Every billable row should have a non-empty `workspace_id`, `project_id`, `environment_id`, and `resource_id`. Empty values are usually a signal that pods escaped krane's label-injection or that informer cache was racing.

```sql theme={"theme":"kanagawa-wave"}
SELECT
  count() AS rows_missing_labels,
  countIf(workspace_id = '') AS no_workspace,
  countIf(project_id = '') AS no_project,
  countIf(environment_id = '') AS no_environment,
  countIf(resource_id = '') AS no_resource
FROM default.instance_checkpoints FINAL
WHERE ts > (toUnixTimestamp(now()) - 3600) * 1000;
```

**When this fires:** krane deployed a pod without stamping workspace labels, the informer cache raced ahead of the pod spec, or a non-krane pod got accidentally billable (check `managed-by` label).

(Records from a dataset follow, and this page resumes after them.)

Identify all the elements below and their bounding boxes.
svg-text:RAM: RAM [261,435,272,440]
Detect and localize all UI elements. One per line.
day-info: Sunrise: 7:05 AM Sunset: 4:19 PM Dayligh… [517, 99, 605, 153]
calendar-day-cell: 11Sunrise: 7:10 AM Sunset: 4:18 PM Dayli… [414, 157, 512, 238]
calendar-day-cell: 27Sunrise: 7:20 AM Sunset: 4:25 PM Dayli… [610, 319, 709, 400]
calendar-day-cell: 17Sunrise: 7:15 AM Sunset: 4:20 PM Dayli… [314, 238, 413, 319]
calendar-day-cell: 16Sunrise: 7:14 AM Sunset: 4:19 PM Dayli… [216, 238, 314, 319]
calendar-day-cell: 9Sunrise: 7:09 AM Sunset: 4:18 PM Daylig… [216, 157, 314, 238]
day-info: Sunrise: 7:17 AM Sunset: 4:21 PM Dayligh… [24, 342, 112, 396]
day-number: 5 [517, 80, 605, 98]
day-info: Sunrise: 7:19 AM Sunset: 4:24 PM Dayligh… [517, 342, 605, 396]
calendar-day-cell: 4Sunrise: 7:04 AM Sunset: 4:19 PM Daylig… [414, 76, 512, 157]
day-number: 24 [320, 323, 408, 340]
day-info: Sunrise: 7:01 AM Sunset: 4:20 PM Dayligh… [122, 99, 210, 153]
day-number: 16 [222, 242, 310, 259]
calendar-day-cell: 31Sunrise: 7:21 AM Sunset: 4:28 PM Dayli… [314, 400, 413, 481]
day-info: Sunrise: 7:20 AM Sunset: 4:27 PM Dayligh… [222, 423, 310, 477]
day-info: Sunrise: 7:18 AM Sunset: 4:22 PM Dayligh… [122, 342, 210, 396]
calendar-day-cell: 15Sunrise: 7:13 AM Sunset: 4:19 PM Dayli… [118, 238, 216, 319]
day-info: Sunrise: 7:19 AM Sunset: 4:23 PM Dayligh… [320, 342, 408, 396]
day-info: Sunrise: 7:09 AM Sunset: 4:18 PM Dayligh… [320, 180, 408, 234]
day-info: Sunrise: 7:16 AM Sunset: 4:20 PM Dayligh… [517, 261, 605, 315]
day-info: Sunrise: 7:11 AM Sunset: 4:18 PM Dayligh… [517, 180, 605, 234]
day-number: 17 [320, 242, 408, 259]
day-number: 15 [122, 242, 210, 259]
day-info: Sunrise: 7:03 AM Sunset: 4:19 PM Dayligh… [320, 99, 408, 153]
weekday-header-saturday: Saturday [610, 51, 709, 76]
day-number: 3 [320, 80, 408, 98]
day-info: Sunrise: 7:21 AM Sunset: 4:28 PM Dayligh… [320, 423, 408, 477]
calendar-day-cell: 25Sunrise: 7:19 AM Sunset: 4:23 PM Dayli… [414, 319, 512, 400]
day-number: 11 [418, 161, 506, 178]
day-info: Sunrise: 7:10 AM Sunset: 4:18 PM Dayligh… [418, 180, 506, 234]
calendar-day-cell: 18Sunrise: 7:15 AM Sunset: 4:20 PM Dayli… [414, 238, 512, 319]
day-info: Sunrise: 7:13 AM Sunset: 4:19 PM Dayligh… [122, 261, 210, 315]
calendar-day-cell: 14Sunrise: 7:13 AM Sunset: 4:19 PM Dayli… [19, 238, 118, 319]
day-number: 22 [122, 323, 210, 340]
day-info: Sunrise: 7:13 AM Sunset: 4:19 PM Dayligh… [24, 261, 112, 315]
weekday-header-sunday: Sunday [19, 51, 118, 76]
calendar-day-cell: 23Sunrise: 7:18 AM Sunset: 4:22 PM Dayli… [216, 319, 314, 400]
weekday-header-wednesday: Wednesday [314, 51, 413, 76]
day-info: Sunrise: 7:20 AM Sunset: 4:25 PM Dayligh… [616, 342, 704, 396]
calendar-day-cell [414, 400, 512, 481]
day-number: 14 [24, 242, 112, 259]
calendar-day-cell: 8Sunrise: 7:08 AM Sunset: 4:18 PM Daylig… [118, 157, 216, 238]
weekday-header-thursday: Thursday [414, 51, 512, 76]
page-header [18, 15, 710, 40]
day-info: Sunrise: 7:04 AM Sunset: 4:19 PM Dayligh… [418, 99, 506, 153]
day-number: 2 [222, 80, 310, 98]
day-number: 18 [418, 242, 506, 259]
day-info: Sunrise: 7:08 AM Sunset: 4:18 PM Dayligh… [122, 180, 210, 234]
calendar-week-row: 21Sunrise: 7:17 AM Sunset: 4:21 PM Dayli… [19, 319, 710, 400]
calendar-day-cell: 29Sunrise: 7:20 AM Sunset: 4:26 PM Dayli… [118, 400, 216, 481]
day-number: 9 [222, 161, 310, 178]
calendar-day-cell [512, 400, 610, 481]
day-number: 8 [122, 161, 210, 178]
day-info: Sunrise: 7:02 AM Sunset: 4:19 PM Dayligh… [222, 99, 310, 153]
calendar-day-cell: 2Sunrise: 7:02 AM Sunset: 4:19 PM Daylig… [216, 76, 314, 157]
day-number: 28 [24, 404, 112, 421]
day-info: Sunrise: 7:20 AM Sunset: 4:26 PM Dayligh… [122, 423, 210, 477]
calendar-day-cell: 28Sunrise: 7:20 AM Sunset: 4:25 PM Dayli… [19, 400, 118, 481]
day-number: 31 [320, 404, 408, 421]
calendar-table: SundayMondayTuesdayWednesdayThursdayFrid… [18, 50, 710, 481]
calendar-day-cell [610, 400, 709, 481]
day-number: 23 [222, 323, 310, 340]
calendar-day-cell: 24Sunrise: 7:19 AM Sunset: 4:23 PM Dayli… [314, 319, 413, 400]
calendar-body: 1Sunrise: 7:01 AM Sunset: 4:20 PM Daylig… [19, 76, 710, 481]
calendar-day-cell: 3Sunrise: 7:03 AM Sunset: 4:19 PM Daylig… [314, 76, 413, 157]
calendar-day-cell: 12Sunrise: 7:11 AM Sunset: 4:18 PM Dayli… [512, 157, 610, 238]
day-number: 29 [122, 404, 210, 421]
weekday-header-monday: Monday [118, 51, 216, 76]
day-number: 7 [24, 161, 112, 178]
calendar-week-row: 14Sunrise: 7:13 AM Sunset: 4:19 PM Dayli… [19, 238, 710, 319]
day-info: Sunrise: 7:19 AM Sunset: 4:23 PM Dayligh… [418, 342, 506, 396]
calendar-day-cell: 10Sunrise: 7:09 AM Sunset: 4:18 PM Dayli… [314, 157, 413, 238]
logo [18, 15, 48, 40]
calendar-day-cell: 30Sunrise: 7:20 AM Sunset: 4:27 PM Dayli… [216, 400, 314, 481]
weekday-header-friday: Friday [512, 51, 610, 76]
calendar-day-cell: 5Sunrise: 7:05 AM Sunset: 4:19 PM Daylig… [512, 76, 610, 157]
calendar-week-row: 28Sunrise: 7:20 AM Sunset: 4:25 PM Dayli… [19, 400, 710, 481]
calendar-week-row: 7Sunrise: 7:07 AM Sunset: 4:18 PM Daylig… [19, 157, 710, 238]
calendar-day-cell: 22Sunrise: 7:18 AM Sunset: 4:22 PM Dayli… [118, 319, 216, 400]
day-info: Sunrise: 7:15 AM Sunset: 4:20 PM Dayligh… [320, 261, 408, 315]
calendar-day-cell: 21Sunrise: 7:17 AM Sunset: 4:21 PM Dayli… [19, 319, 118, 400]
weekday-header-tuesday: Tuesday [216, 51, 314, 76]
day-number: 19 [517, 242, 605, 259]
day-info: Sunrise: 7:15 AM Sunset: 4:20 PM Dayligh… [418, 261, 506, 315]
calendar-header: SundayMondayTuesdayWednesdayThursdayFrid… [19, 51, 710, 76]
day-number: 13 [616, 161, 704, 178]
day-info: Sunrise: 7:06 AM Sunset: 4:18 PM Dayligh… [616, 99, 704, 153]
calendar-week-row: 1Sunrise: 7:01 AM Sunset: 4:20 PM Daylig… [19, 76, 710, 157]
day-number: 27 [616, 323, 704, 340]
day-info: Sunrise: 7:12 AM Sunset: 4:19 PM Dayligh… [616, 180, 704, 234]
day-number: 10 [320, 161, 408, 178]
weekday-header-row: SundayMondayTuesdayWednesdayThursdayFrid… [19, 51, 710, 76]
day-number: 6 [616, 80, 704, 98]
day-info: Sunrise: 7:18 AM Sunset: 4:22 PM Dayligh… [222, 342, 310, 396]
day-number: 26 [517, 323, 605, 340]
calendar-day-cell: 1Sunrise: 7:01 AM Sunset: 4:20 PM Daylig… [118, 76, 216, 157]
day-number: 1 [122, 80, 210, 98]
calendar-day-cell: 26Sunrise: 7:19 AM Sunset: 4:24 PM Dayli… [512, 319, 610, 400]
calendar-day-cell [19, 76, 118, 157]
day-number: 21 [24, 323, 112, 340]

## 5. Disk-used vs disk-allocated sanity

`disk_used_bytes` must never exceed `disk_allocated_bytes`. If it does, either statfs is reading the wrong mount (audit risk #5) or the PVC resized and we captured the old allocation mid-resize.

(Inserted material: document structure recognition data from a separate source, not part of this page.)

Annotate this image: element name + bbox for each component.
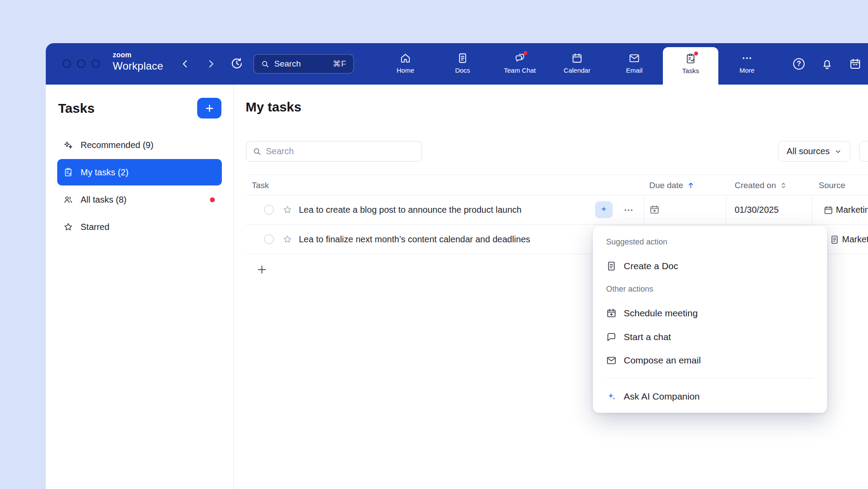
team-chat-icon — [514, 52, 526, 64]
help-icon: ? — [793, 58, 805, 70]
nav-more[interactable]: More — [718, 43, 776, 85]
window-control-dot[interactable] — [77, 59, 85, 68]
ellipsis-icon — [623, 205, 634, 215]
new-task-button[interactable] — [197, 98, 221, 119]
sidebar-item-recommended[interactable]: Recommended (9) — [57, 132, 222, 158]
task-search-input[interactable] — [266, 146, 416, 156]
team-chat-badge — [523, 51, 527, 55]
source-filter-label: All sources — [787, 146, 830, 156]
window-controls — [63, 59, 100, 68]
global-search[interactable]: Search ⌘F — [254, 54, 354, 74]
doc-icon — [606, 261, 617, 271]
nav-home[interactable]: Home — [377, 43, 434, 85]
column-divider — [812, 195, 813, 224]
chat-bubble-icon — [606, 332, 617, 342]
envelope-icon — [606, 355, 617, 366]
ai-sparkle-icon — [599, 205, 609, 215]
task-search[interactable] — [246, 141, 422, 162]
menu-item-create-doc[interactable]: Create a Doc — [593, 257, 827, 275]
notifications-button[interactable] — [820, 57, 834, 70]
task-title: Lea to create a blog post to announce th… — [299, 195, 522, 225]
docs-icon — [457, 52, 468, 64]
nav-docs[interactable]: Docs — [434, 43, 491, 85]
chevron-right-icon — [206, 59, 216, 69]
nav-email[interactable]: Email — [606, 43, 663, 85]
topbar-nav: Home Docs Team Chat — [377, 43, 776, 85]
window-control-dot[interactable] — [63, 59, 71, 68]
clipped-toolbar-button[interactable] — [859, 141, 868, 162]
sidebar-item-my-tasks[interactable]: My tasks (2) — [57, 159, 222, 185]
history-button[interactable] — [230, 57, 243, 70]
menu-section-other: Other actions — [606, 285, 653, 294]
topbar: zoom Workplace Search ⌘F — [46, 43, 868, 85]
nav-calendar[interactable]: Calendar — [548, 43, 606, 85]
back-button[interactable] — [179, 58, 191, 70]
tasks-sidebar: Tasks Recommended (9) — [46, 85, 234, 489]
star-icon[interactable] — [283, 205, 292, 215]
column-divider — [726, 195, 726, 224]
task-complete-checkbox[interactable] — [264, 234, 274, 244]
all-tasks-badge — [210, 197, 215, 202]
sidebar-item-label: My tasks (2) — [81, 167, 129, 178]
sparkles-icon — [63, 140, 73, 150]
star-icon[interactable] — [283, 234, 292, 244]
ai-sparkle-icon — [606, 391, 617, 402]
nav-email-label: Email — [626, 67, 643, 74]
nav-more-label: More — [739, 67, 754, 74]
bell-icon — [821, 58, 833, 70]
add-due-date-button[interactable] — [649, 204, 660, 215]
search-icon — [261, 60, 269, 68]
ai-companion-button[interactable] — [595, 201, 613, 218]
plus-icon — [257, 264, 267, 275]
add-task-inline-button[interactable] — [254, 262, 270, 278]
global-search-label: Search — [274, 59, 301, 69]
mini-calendar-icon — [849, 58, 861, 70]
source-doc-icon — [830, 235, 839, 244]
app-window: zoom Workplace Search ⌘F — [46, 43, 868, 489]
sort-ascending-icon — [687, 181, 695, 189]
nav-calendar-label: Calendar — [564, 67, 591, 74]
task-created-on: 01/30/2025 — [735, 195, 779, 225]
task-source: Marketing — [842, 225, 868, 254]
sidebar-item-starred[interactable]: Starred — [57, 214, 222, 240]
menu-section-suggested: Suggested action — [606, 237, 667, 247]
table-header: Task Due date Created on Source — [246, 174, 868, 195]
help-button[interactable]: ? — [792, 57, 805, 70]
more-icon — [741, 52, 753, 64]
nav-tasks[interactable]: Tasks — [663, 47, 718, 85]
source-filter-dropdown[interactable]: All sources — [778, 141, 850, 162]
my-tasks-icon — [63, 167, 73, 177]
email-icon — [629, 52, 640, 64]
column-header-created-on[interactable]: Created on — [735, 175, 787, 196]
sidebar-header: Tasks — [58, 98, 221, 119]
nav-home-label: Home — [397, 67, 414, 74]
chevron-left-icon — [180, 59, 191, 69]
task-source: Marketing — [836, 195, 868, 225]
nav-team-chat[interactable]: Team Chat — [491, 43, 548, 85]
calendar-widget-button[interactable] — [849, 57, 862, 70]
menu-divider — [606, 378, 814, 378]
forward-button[interactable] — [205, 58, 217, 70]
task-row[interactable]: Lea to create a blog post to announce th… — [246, 195, 868, 225]
column-header-task: Task — [252, 175, 269, 196]
column-divider — [644, 195, 644, 224]
task-complete-checkbox[interactable] — [264, 205, 274, 215]
menu-item-start-chat[interactable]: Start a chat — [593, 328, 827, 346]
workplace-logo: zoom Workplace — [113, 52, 163, 71]
menu-item-schedule-meeting[interactable]: Schedule meeting — [593, 304, 827, 322]
sidebar-item-all-tasks[interactable]: All tasks (8) — [57, 186, 222, 213]
window-control-dot[interactable] — [92, 59, 100, 68]
sort-both-icon — [780, 182, 787, 189]
row-more-button[interactable] — [623, 204, 634, 216]
column-header-due-date[interactable]: Due date — [649, 175, 695, 196]
menu-item-ask-ai-companion[interactable]: Ask AI Companion — [593, 388, 827, 405]
global-search-shortcut: ⌘F — [333, 59, 346, 69]
calendar-icon — [571, 52, 583, 64]
sidebar-title: Tasks — [58, 101, 95, 116]
star-icon — [63, 222, 73, 232]
page-title: My tasks — [246, 98, 302, 116]
sidebar-item-label: Recommended (9) — [81, 140, 154, 150]
sidebar-list: Recommended (9) My tasks (2) — [46, 132, 233, 240]
nav-team-chat-label: Team Chat — [504, 67, 536, 74]
menu-item-compose-email[interactable]: Compose an email — [593, 352, 827, 369]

```sql theme={"theme":"kanagawa-wave"}
SELECT
  instance_id,
  ts,
  disk_used_bytes,
  disk_allocated_bytes
FROM default.instance_checkpoints FINAL
WHERE ts > (toUnixTimestamp(now()) - 3600) * 1000
  AND disk_allocated_bytes > 0
  AND disk_used_bytes > disk_allocated_bytes
LIMIT 50;
```

**When this fires:** statfs-vs-PVC mismatch (volumefs reader pointing at a shared path), or a mid-resize window (ephemeral).

## 6. Pods reported by heimdall vs pods scheduled

A sanity check that every scheduled pod is producing checkpoints. Runs against the K8s API + ClickHouse; easiest to do as a Go program, but the ClickHouse half is:

```sql theme={"theme":"kanagawa-wave"}
-- Distinct instance_ids per node in the last 5 minutes.
SELECT node_id, count(DISTINCT instance_id) AS instances_seen
FROM default.instance_checkpoints FINAL
WHERE ts > (toUnixTimestamp(now()) - 300) * 1000
GROUP BY node_id;
```

The number of instances seen per node should match `kubectl get pods --field-selector spec.nodeName=<node>` restricted to billable pods (`managed-by=krane`, `component in (deployment, sentinel)`). A gap means heimdall is either not running on that node, or can't reach that pod's cgroup.

## 7. BPF map headroom

Before the LRU starts evicting (and thus silently dropping traffic from the oldest veth), alert. The gauge is exposed by heimdall as `unkey_heimdall_bpf_map_entries` (added in this branch).

Prometheus alert rule:

```yaml theme={"theme":"kanagawa-wave"}
- alert: HeimdallBPFMapNearCapacity
  expr: max(unkey_heimdall_bpf_map_entries) > 3200  # 80% of 4096
  for: 5m
  labels:
    severity: warning
  annotations:
    summary: "heimdall BPF map approaching LRU eviction"
    runbook: "Increase max_entries in network.bpf.c and redeploy."
```

## Where these should live

* **Short-term:** copy a select few (monotonicity, sample density, negative deltas) into a Grafana alert that runs against ClickHouse hourly. One Slack alert per violation.
* **Medium-term:** a small Go binary in `svc/ctrl` that runs the full list nightly, writes results to a `metering_quality_check` table, alerts on any row > 0.
* **Long-term:** if/when invoicing is built on top, gate invoice generation on these checks passing for the period. Anything flagged gets manual review before downstream consumers act on it.

## Related docs

* [metrics-architecture](./metrics-architecture). The pipeline design these checks are asserting properties of.
* [heimdall](./heimdall). The collector these checks verify.